Was she sitting in the open?
Idiot.
So that was it. She was already dead. I couldn’t do anything. I had to leave her. I sat back as the taxi drove off.
CHAPTER 24
Lucy Shaw, 30th October
I suddenly felt like an antelope being watched by a pride of lions, with warning tingles across my shoulders and up my neck. I kept my nose pointed at the book, but raised my eyes to glance round.
Was the boy here? He would probably be seriously pissed off if he’d seen me. But I wasn’t scared of his anger. He always calmed down pretty fast, and he hadn’t actually attacked me since I tried to stab him.
But it wasn’t him.
There was a line of people looking at me, over by the brick entrance to Platforms 0–8.
A line of people, moving towards me.
Striding forward, in the middle, was a slim woman in heels, with bright blonde hair and too much make-up for this time in the morning.
I recognised her.
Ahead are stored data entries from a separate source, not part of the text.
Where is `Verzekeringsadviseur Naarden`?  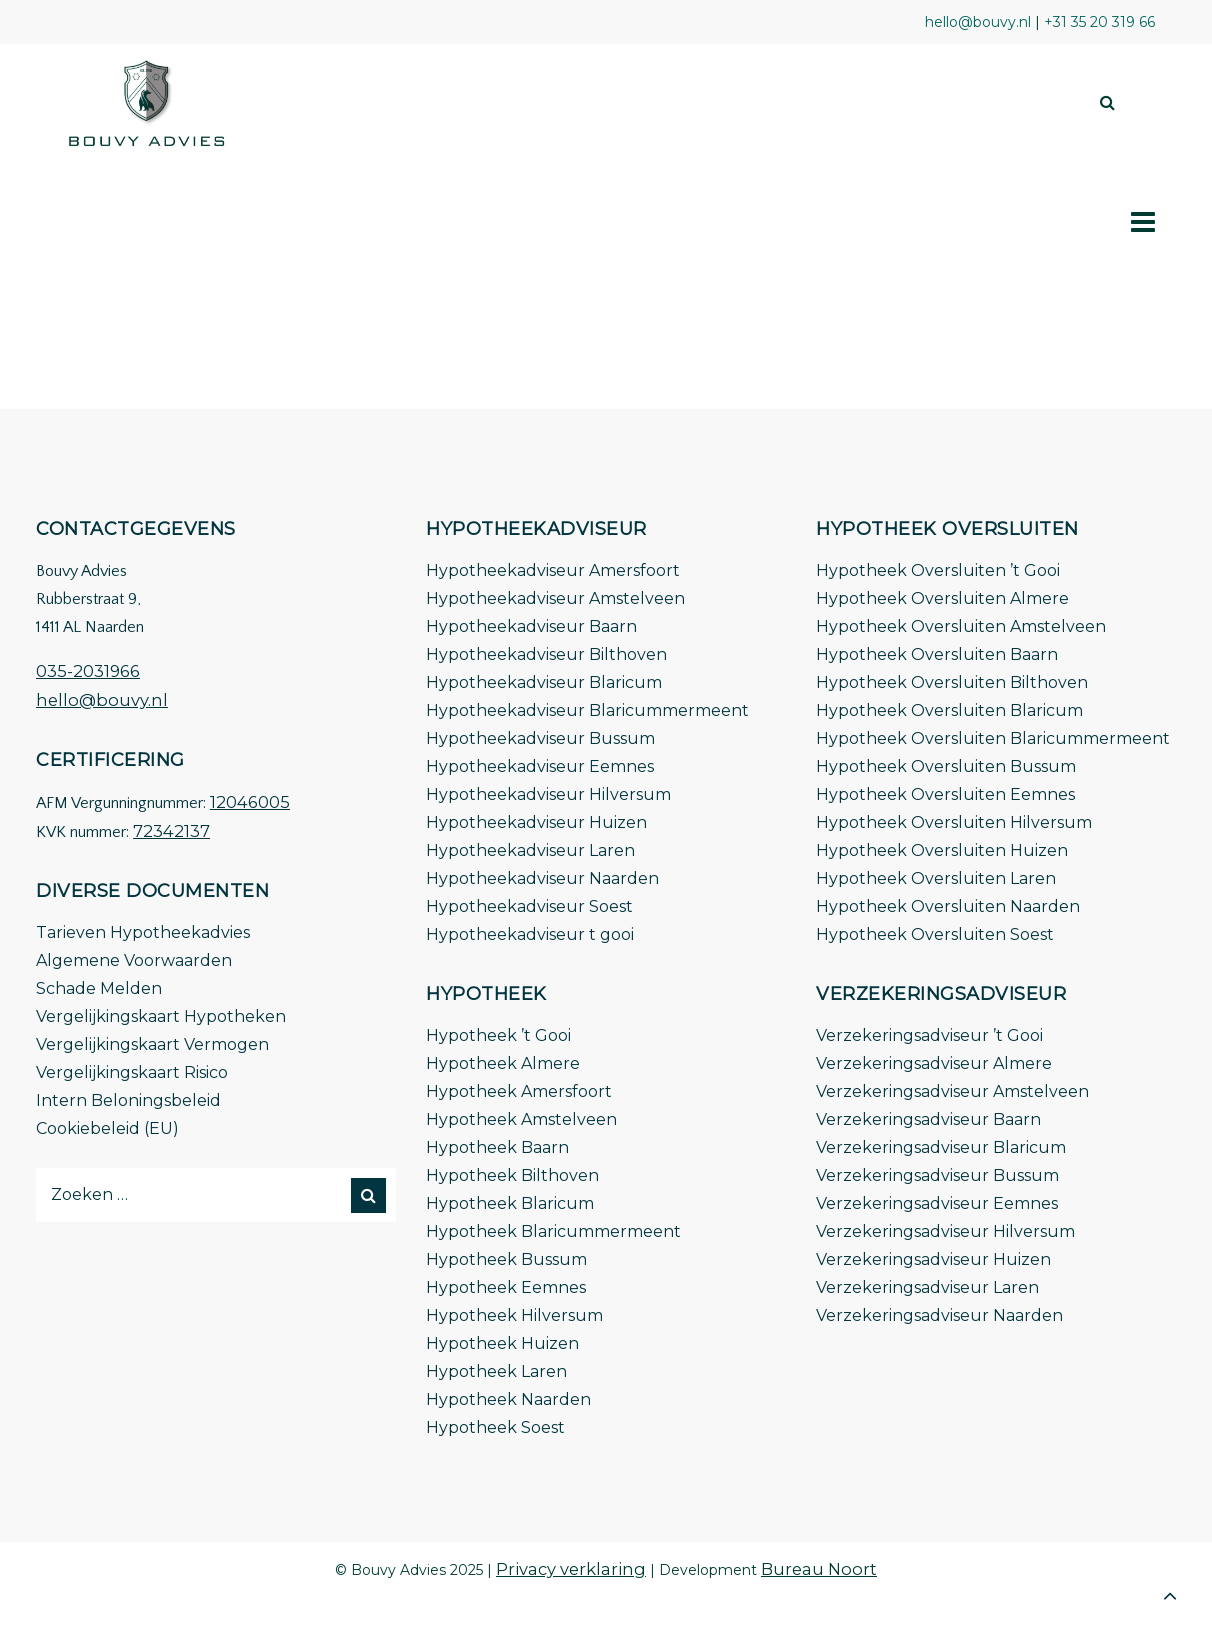 Verzekeringsadviseur Naarden is located at coordinates (939, 1315).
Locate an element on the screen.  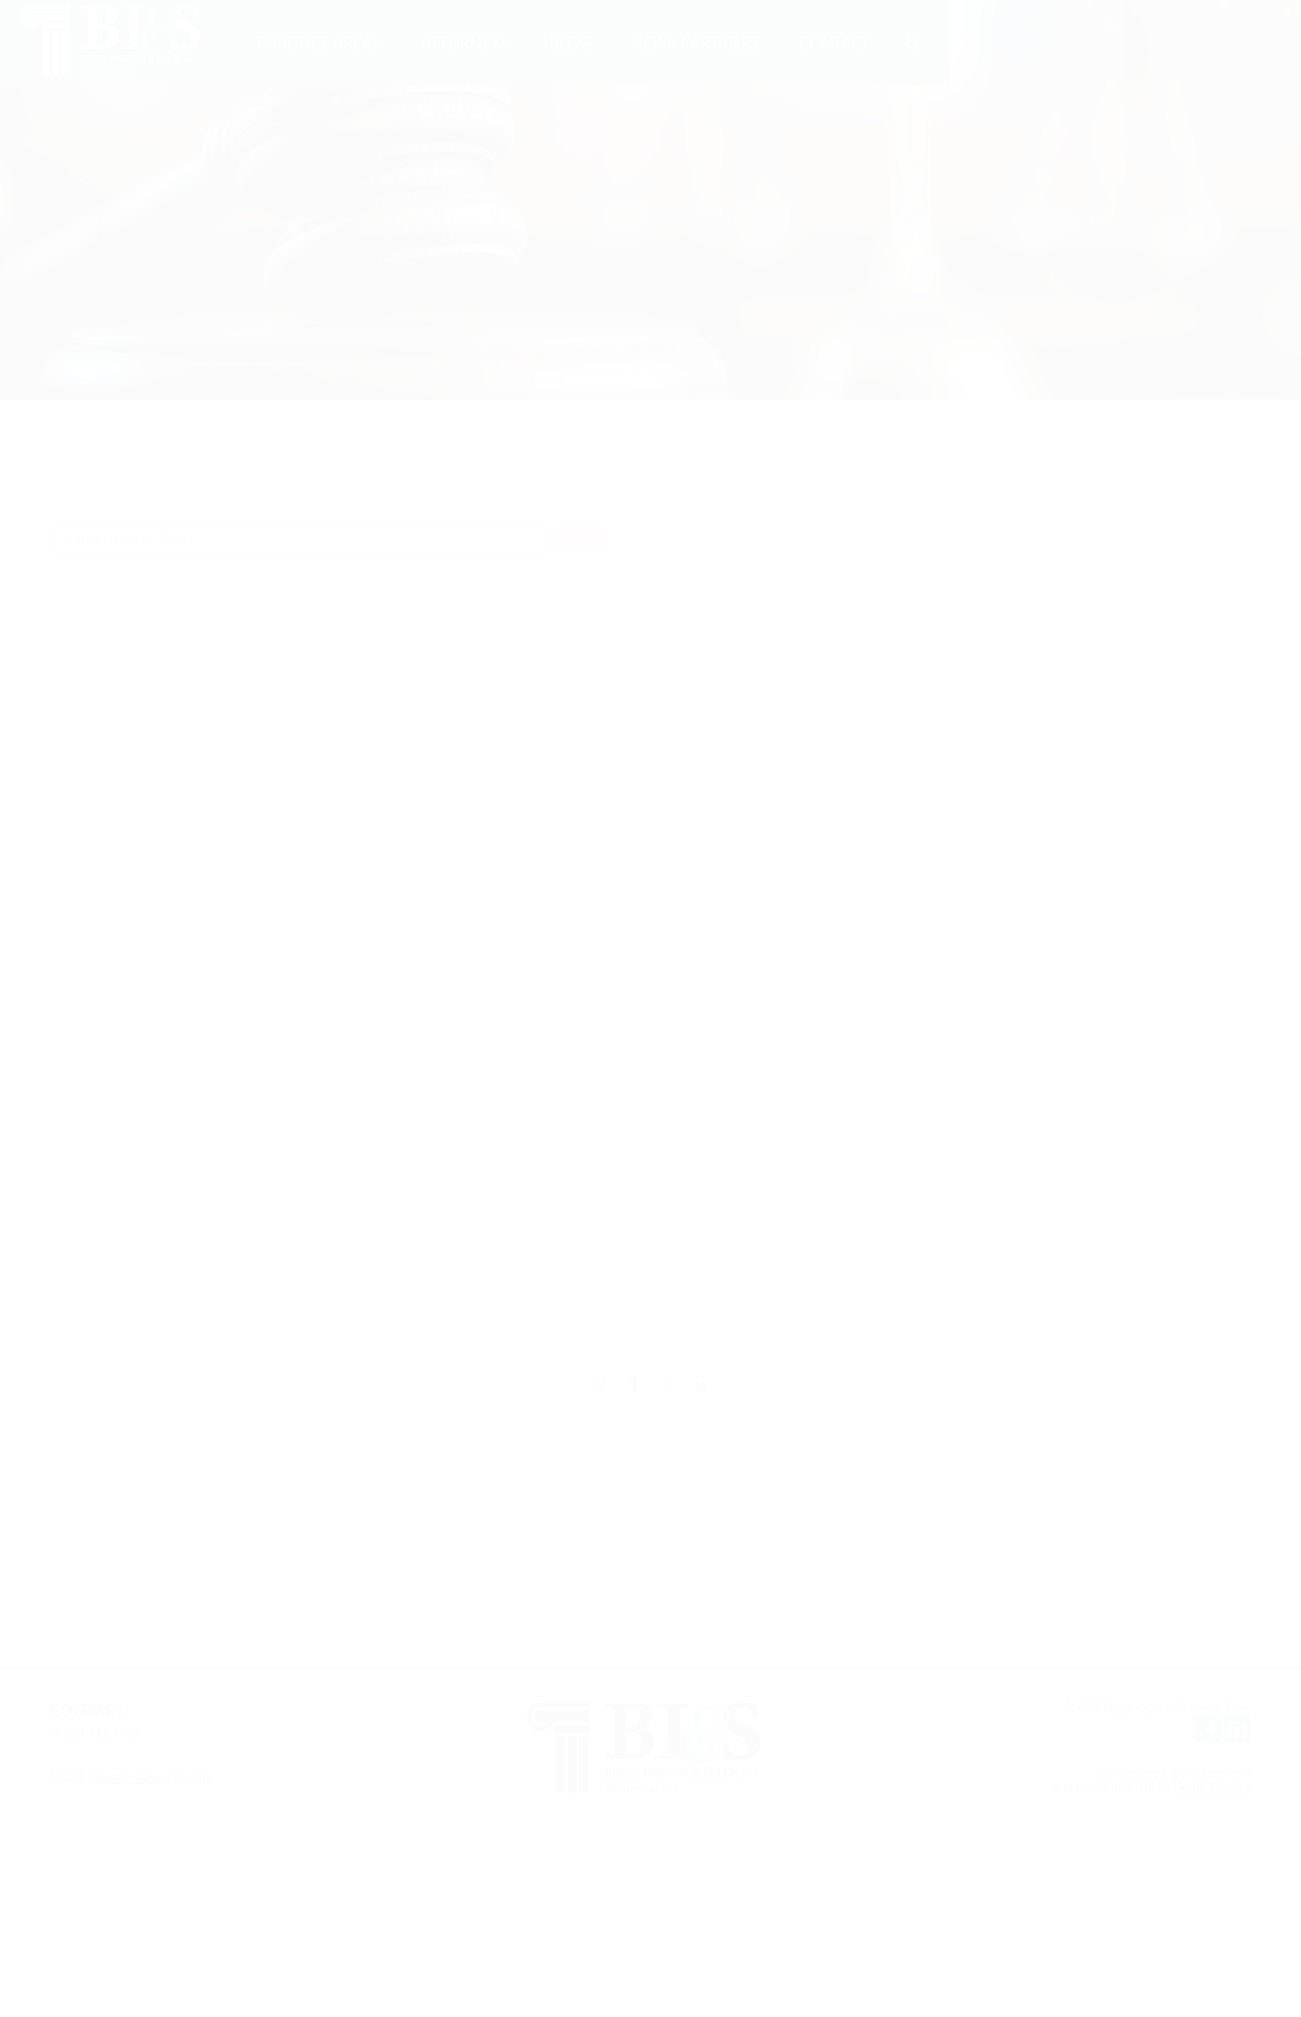 NEWS / ARTICLES is located at coordinates (695, 43).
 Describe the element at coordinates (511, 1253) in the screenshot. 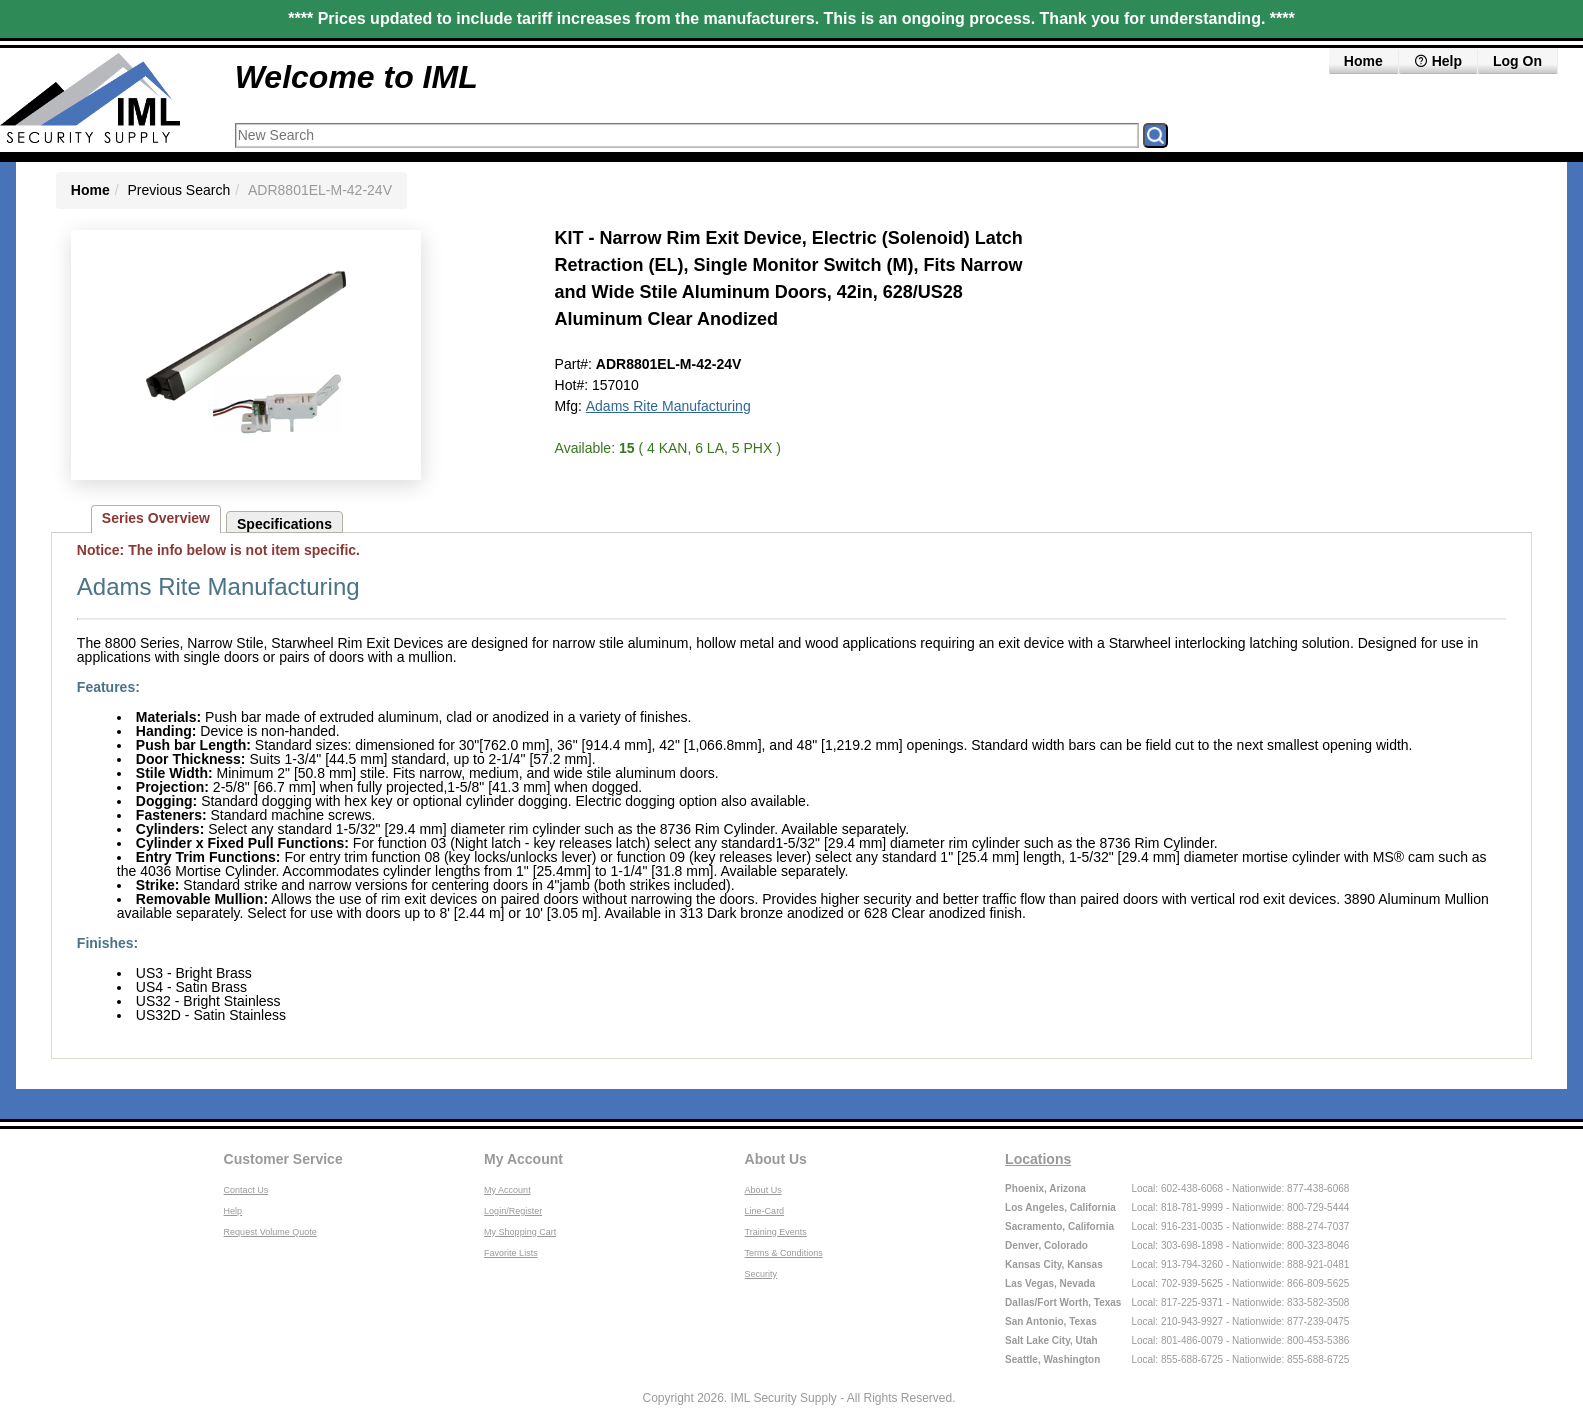 I see `Favorite Lists` at that location.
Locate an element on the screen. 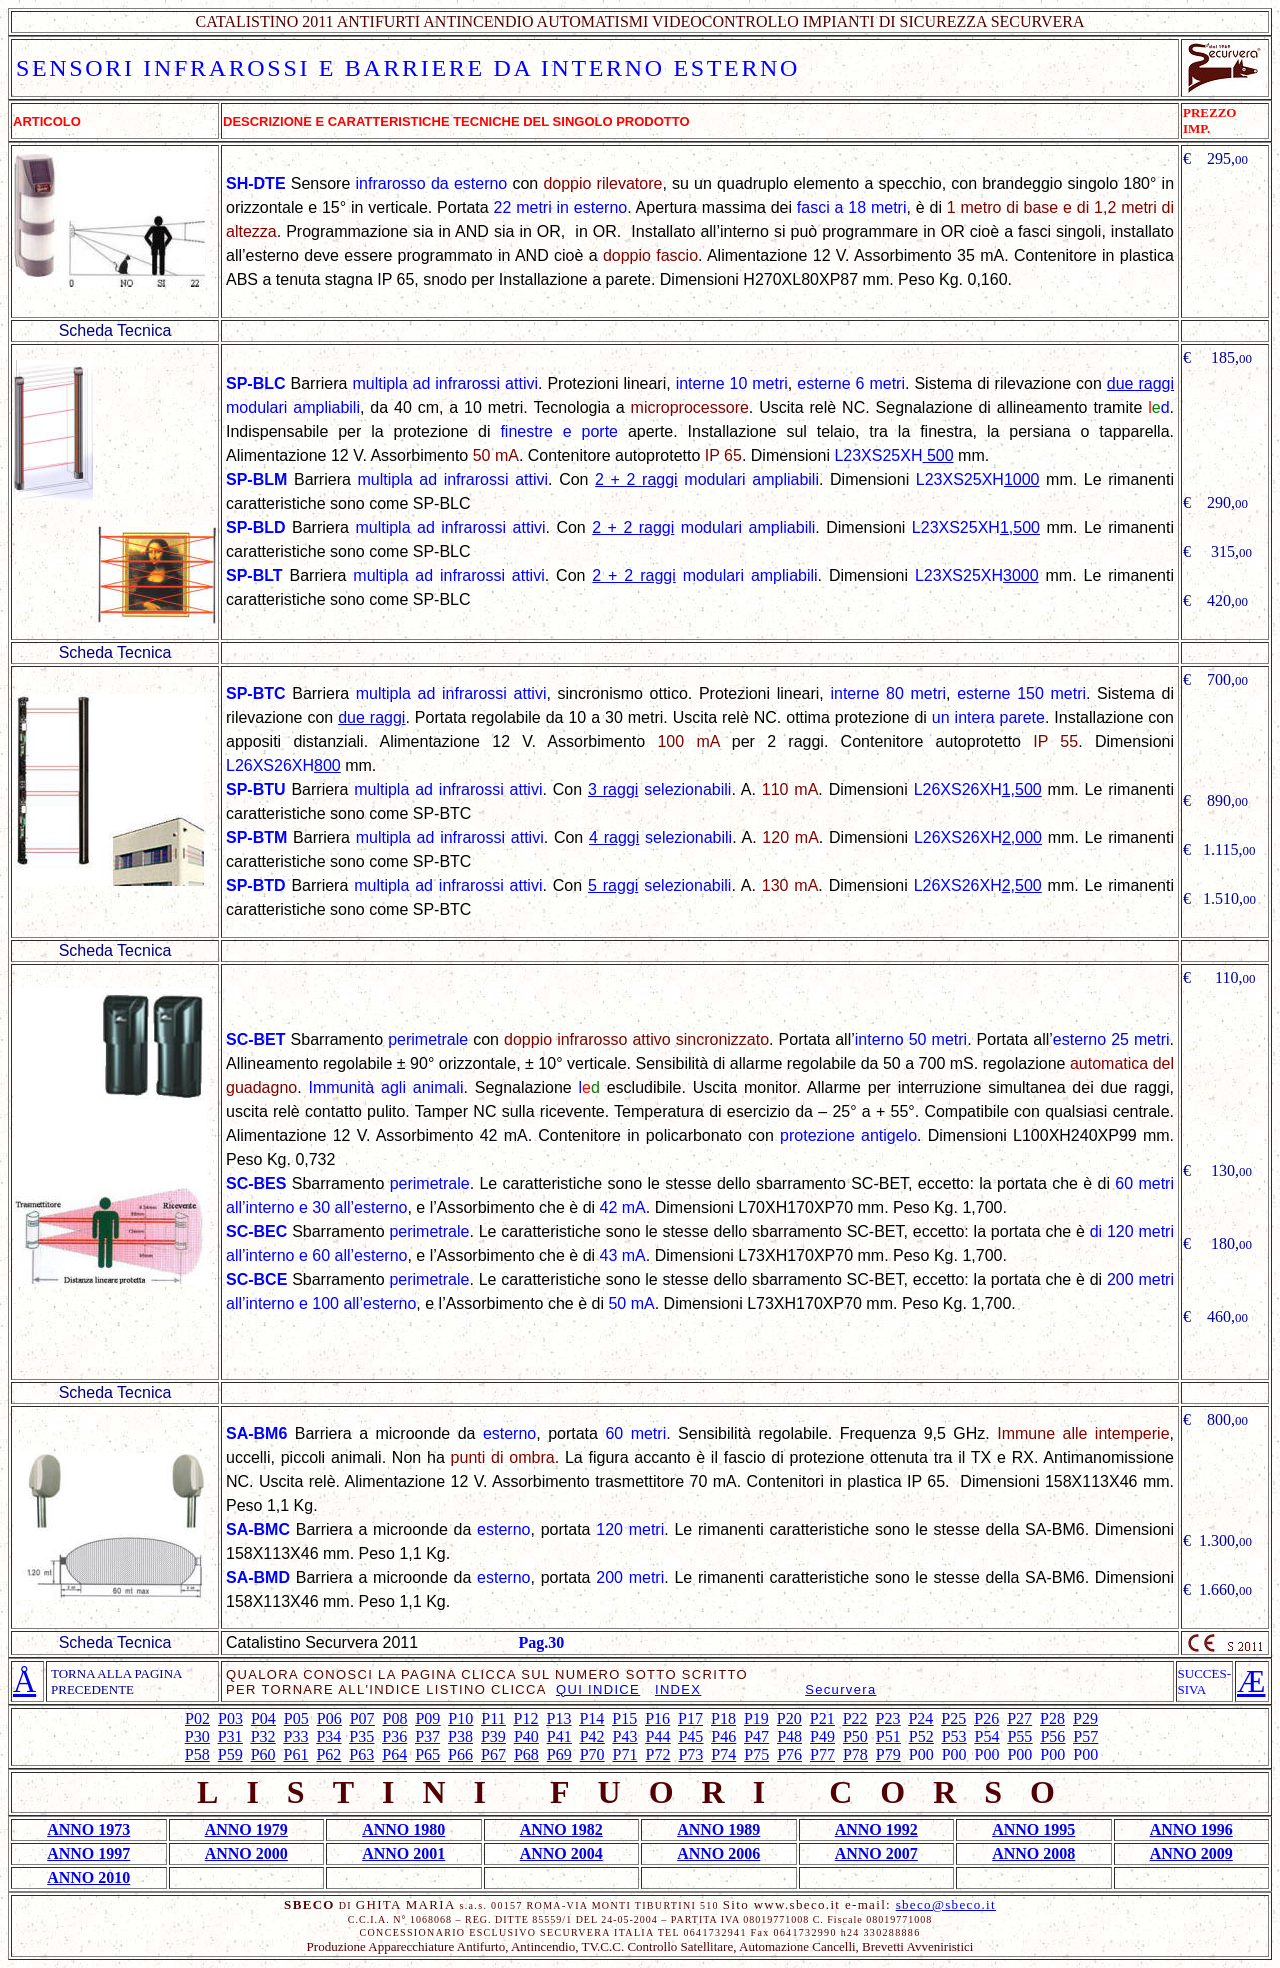 The width and height of the screenshot is (1280, 1968). P29 is located at coordinates (1085, 1718).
She was the Irish reporter who’d interviewed us about Nana.
“Lucy Shaw!” she called cheerfully. “What are you doing here, dear?”
They were spreading out like a net.
There was the reporter, a skinny man in jeans, a shorter woman and a couple of teenage boys, a ginger spotty one and a handsome darker pony-tailed one, both tall and muscly, both with the same sour scowl that the blond burglar had when he was trying to sense the surveillance team.
This must be his family.
I was caught in a trap meant for him.
I looked round in panic. The station was almost empty. No police or rail staff, just a few sleepy passengers. No one who could help.
Could I run? His family were fanning out, blocking the nearest exit. They were walking towards me, staring at me. Were they reading my mind already?
I was shaking with fear and with anger at my own stupidity. They had killed Viv! What would they do to me?
The pony-tailed boy was reaching out his hand to me, staring at me with his dark eyes.